平成生まれのおもち対談

 「何が平成生まれによる、だ! おまえが集めてきた面子は全員昭和生まれだぞ!」
 編集長の言葉に、新入社員の青橋はその苗字の通り顔が青ざめた。先週、家で対談参加者のプロフィールをチェックしている時に、あまりの面白いお笑い番組を観ながら確認してしまったため、計算を間違えて全員昭和生まれだと勘違いしてしまったのだ。

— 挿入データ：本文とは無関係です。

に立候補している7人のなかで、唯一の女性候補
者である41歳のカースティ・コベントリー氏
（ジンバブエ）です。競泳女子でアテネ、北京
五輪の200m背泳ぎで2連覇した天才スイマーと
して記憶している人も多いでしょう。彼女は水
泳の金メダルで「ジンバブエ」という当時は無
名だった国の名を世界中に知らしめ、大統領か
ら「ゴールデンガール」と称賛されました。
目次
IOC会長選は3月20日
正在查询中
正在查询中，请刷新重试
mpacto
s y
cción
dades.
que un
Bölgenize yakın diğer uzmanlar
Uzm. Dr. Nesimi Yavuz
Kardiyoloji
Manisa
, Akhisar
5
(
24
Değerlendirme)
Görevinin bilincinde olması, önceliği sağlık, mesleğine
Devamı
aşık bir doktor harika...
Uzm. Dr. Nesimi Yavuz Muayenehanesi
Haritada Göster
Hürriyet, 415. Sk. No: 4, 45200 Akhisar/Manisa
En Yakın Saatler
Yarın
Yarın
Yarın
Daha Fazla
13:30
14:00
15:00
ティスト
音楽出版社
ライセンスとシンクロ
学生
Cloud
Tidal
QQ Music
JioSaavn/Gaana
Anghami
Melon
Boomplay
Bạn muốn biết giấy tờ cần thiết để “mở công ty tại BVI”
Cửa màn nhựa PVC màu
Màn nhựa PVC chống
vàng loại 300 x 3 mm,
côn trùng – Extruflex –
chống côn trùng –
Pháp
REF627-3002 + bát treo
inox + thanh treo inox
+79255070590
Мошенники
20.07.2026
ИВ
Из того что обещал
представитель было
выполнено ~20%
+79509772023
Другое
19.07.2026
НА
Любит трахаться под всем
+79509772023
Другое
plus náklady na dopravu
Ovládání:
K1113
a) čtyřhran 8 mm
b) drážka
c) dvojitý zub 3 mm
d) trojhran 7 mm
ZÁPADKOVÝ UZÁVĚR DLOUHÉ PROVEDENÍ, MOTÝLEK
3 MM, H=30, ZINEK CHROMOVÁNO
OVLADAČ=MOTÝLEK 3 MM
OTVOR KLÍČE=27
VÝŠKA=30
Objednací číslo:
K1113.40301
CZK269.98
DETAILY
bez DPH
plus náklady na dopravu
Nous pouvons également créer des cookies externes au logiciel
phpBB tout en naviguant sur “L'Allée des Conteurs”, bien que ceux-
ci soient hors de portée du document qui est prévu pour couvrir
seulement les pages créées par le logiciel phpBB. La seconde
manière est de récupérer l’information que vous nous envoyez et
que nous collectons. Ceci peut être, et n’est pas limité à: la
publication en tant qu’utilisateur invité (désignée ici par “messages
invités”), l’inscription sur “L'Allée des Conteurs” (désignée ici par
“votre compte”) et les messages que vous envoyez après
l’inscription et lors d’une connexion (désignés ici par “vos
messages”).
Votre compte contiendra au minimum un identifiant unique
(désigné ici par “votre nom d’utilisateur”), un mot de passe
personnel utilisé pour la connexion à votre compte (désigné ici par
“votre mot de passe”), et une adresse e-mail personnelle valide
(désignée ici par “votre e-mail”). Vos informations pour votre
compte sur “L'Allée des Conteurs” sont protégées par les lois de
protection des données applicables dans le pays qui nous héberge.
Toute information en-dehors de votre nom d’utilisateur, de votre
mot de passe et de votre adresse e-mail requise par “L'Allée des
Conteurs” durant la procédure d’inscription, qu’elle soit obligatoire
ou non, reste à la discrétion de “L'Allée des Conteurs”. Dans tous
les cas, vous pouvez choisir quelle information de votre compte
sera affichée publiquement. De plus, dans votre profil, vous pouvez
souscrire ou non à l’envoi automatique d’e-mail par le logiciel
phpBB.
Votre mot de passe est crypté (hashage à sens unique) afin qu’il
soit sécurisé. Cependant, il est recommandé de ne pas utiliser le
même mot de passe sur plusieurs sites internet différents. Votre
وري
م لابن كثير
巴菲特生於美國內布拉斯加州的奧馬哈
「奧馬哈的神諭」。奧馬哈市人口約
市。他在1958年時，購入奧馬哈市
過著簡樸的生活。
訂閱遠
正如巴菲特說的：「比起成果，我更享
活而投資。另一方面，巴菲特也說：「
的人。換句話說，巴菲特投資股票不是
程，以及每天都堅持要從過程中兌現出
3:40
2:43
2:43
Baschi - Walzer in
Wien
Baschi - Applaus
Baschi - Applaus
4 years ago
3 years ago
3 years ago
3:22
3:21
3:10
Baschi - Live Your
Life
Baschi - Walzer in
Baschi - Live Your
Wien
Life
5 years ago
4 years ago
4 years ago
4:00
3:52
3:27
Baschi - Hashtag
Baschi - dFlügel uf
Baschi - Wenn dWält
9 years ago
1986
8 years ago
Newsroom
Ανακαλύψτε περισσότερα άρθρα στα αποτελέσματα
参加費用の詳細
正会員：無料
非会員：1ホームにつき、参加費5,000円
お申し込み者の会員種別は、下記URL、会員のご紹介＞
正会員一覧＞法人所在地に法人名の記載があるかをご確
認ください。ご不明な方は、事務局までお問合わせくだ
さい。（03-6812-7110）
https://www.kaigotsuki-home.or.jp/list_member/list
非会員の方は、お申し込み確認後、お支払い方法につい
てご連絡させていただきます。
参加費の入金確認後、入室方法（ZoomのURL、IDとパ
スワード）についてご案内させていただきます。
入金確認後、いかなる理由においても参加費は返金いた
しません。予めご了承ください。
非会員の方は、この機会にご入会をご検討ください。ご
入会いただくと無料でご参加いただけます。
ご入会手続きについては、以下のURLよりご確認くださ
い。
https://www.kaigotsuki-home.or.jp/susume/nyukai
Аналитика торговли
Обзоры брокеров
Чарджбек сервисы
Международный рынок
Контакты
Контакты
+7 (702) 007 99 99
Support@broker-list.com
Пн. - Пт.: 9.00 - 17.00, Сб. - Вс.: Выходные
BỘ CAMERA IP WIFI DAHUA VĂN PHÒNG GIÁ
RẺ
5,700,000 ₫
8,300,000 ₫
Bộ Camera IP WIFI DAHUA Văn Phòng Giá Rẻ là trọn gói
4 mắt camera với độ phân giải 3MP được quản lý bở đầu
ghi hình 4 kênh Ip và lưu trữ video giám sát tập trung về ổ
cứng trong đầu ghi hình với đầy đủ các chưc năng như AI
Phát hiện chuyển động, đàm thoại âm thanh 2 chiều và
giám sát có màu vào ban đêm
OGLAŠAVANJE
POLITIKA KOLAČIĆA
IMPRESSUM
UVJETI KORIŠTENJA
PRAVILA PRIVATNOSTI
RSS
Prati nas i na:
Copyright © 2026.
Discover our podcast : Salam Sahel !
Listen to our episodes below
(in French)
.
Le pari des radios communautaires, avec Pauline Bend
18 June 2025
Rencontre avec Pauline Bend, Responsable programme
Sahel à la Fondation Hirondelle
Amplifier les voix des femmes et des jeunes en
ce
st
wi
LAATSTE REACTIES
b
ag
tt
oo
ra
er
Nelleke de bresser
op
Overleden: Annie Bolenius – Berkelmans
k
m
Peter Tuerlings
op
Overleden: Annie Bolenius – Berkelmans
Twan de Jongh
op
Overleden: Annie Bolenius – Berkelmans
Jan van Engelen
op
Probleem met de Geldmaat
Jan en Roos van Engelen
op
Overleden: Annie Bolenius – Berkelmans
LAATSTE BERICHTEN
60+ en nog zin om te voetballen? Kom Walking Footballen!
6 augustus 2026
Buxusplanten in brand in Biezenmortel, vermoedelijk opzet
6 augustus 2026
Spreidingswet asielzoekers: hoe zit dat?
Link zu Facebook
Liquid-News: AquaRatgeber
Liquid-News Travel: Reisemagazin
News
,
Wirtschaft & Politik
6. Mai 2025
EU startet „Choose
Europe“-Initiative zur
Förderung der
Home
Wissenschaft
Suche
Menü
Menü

「すみません。今から昭和生まれに変更ききませんか?」
「もう無理だよ。表紙は入稿してしまったんだ。もしもおまえがその企画を貫きたいのだったら、平成生まれのおもち好きを集めてこい」
「わかりました!」
 青橋は急いでインターネットを駆使し、平成生まれのおもち好きを集めようとしたが、夢は叶わなかった。結局、平成生まれということだけに重きを置いて、おもち好きではない平成生まれによる対談が行われたが、「白くてやわらかい」だとか「醤油をつけて食べると美味しい」などの、ごくごくありがちな意見しか飛ばず、全く盛り上がらないまま対談は終了した。
 編集長は対談が終わった後、青橋を会議室に呼び出した。
「どうなるか、わかっているだろう。おまえはクビだ」
 青橋はショックのあまり、無言のまま床に倒れこんだ。朦朧とする意識の中、自分があの時お笑い番組を観ていなかったら、昭和生まれによるおもち対談が大層盛り上がっていたに違いないと思った。